9話
「これにしましょう、一番似合うと思うの」
「防御力重視じゃないと、駆け出しは厳しいから、もっと厚いやつがいいな」
僕らは、街の隅の防具店に装備を買いに来ていた。
日にちはなんと、一日さかのぼって昨日。
なにがなにやらわからなかったが、元日本にいた時、娯楽に浸っていたかいあって、だんだん状況がつかめてきた。
草原にいた時、目の前に現れた文字リープ。
どこかで見覚えがあると思ったら、自分の役職通知カードの、その他の欄に記入されていた文字だと気付いた。
どうやら時間をさかのぼる能力らしい。
何度かリープと唱えてみたが、何も起きなかった。
発動条件はわからないが、この能力のおかげで僕は今生きている。
強敵が現れて何もできなかった。
どうしたら強くなれるか考えた結果。
もっと溜めてからにしようと思ったのだが、まずは身なりからだと思い、防具を買いに来た次第である。
「これにこれにこれ、それとこれ下さい」
「ちょっとまった!、そんなに買えないよ」
「そうだっけ?着替えは必要だと思って」
「一着でもちゃんと毎日洗濯すれば、着回すことだってできるよ」
「夏雄に似合いそうなのがいっぱいあるのに・・・ちぇっ」
タンクトップのようなものから、ボクサーパンツのようなものまで、色んな装備がある。
「軽いな」
「ねぇねぇ夏雄、次これ着てみて!」
優奈は次から次へと装備を持ってくる。
あの熊、打撃を使ってきてたし、打撃に強い、身軽なやつがいいな。
そう考えていたら、いいのを見つける。
「動きやすいし性能もいい、これにするよ」
僕は、ヒートテックのような装備にすることに決めた。
「スッキリしていて、いいわ。
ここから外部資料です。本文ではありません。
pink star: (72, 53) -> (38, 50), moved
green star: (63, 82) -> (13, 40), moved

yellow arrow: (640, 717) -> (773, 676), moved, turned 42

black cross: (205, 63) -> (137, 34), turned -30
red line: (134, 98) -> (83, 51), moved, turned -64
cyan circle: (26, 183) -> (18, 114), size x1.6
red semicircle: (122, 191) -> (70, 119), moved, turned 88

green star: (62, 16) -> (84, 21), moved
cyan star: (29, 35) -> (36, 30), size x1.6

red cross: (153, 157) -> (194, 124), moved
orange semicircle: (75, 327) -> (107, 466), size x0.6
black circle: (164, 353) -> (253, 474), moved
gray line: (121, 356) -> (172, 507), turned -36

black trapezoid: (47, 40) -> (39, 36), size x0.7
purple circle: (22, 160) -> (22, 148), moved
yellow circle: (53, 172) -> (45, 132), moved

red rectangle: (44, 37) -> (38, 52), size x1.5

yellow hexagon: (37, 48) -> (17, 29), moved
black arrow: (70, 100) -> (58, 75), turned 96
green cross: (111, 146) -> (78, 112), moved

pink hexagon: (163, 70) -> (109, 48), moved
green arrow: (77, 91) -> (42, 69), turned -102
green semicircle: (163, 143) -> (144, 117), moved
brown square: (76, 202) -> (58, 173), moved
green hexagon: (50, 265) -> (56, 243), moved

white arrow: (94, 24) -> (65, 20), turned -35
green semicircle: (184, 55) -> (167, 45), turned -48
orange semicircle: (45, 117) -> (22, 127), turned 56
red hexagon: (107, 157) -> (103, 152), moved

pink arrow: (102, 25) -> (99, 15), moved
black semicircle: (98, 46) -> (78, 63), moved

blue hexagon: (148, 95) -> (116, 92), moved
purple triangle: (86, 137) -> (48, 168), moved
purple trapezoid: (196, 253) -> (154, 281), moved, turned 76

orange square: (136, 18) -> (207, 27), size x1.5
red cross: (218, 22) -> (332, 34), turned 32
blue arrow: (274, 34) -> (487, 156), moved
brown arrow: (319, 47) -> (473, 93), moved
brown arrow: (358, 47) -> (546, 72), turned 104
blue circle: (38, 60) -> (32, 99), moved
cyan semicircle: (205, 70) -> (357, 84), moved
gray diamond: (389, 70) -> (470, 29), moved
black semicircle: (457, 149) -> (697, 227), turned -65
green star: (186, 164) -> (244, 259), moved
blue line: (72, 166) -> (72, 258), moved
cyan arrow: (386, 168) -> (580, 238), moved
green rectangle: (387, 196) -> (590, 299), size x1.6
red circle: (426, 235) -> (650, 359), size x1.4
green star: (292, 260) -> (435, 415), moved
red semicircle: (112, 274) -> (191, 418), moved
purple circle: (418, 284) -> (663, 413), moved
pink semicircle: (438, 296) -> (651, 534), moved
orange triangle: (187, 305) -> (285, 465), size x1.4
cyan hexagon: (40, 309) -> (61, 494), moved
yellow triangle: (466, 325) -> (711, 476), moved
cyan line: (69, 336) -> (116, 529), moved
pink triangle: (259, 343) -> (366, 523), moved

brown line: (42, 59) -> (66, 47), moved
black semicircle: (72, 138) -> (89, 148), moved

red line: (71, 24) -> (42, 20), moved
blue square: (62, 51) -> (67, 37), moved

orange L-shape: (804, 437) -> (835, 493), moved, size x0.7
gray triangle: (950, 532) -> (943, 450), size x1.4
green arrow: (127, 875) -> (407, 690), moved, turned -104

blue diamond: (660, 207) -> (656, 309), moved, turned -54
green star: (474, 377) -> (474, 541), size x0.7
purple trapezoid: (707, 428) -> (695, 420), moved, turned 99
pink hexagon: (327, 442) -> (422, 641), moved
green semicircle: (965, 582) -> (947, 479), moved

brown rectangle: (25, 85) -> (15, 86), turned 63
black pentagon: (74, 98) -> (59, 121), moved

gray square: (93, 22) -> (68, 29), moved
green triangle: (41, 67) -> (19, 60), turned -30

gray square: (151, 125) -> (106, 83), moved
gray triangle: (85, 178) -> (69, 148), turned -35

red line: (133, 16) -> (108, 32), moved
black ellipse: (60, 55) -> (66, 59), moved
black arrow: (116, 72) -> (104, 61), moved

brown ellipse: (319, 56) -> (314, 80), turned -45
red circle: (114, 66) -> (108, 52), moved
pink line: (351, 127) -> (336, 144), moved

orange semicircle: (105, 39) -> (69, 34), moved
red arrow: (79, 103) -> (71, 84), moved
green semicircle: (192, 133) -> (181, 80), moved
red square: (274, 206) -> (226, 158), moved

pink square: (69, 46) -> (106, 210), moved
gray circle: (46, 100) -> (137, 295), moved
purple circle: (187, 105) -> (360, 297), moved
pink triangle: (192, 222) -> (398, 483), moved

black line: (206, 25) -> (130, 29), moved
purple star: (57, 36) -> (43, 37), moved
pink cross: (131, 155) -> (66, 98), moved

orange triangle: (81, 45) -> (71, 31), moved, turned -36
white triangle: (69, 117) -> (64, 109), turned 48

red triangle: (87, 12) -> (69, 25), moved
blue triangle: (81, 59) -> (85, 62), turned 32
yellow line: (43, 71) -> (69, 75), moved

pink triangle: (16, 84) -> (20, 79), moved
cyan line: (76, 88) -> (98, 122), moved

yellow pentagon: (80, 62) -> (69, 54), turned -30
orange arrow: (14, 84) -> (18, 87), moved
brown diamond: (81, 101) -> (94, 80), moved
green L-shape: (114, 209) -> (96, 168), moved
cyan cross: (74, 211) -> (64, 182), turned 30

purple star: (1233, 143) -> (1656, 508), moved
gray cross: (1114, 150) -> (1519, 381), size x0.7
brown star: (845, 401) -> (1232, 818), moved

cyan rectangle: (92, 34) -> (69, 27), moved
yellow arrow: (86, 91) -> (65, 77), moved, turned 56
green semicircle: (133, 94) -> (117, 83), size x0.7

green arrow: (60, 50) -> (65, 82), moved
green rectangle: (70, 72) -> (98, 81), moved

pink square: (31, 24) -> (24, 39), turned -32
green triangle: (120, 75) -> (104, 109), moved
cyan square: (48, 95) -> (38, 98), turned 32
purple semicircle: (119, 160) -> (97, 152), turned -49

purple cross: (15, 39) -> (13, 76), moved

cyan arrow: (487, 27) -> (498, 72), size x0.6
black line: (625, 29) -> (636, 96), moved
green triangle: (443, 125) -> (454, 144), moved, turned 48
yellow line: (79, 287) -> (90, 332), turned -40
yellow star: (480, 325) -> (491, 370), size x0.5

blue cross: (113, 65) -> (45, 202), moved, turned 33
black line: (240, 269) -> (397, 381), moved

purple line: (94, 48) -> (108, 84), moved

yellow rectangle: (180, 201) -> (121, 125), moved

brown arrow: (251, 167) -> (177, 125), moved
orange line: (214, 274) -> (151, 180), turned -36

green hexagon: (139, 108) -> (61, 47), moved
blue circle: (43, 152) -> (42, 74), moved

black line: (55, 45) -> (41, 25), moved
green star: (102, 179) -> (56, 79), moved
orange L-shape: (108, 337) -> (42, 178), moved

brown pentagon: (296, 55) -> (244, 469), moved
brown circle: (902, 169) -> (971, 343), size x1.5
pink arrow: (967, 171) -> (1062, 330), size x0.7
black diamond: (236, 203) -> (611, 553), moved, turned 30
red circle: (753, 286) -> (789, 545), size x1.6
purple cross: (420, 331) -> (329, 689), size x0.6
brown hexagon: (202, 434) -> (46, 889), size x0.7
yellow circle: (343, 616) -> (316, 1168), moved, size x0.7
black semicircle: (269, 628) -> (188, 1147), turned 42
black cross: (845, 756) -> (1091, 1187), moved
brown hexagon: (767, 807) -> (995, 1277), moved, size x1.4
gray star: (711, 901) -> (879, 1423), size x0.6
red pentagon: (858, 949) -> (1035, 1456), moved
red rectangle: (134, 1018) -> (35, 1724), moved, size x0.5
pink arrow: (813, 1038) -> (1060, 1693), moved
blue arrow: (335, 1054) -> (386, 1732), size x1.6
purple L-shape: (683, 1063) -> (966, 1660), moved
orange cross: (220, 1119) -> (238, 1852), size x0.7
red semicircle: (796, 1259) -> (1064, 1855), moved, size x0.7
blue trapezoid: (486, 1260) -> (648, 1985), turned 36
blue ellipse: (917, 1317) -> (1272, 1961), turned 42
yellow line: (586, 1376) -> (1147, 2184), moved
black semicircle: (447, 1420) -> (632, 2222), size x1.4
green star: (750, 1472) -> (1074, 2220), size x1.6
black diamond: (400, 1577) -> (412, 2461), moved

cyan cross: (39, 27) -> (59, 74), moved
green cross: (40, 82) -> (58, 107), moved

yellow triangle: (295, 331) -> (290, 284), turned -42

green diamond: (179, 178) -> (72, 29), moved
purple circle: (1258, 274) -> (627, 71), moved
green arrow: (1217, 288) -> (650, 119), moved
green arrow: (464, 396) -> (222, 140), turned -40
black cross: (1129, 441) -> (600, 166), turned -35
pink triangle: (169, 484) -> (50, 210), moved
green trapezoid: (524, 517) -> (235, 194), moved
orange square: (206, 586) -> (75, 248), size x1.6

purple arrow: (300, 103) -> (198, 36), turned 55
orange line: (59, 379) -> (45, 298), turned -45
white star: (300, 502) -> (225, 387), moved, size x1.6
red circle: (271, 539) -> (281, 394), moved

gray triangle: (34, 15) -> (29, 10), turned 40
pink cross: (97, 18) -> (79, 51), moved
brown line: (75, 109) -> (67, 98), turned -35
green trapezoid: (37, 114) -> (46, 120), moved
まだ買いたいのあるのに残念。お金って大事ね」
「僕の装備は十分だよ。それより優奈の装備、そこのローブなんていいんじゃない?魔法の補助付って書いてあるし」
「夏雄から貰ったペンダントがあるから、他にはいりません」
「だめだよ、強いモンスターが出たら僕だけじゃ守りきれない、身を守る手段は多いにこしたことはない」
「守るだって、男の子だね」
試着してみると、体のラインがくっきり見えて、布が少なかった。
一言で言うと、凄くエロい。
こっちの世界だと普通なのかもしれないが、僕には耐えがたい。
「どうかな、似合う?」
「こ、こっちのにしよう。同じ効果で防御力も高いよ」
この美少女、なに来ても似合うんじゃないかって思うくらいの美しさだった。
微笑むと、吸い込まれそうになるような感覚を覚える。
僕の知っている魔法使いはこの服装に尖がり帽子をかぶって完成だ。
欲しかったのだが結構高い、また今度にすることにした。
装備を整えたら次はレベル上げだ。
役職の通知カードにはレベル1と書いてあるが、モンスターを倒すたびに増えて行くはずなんだ。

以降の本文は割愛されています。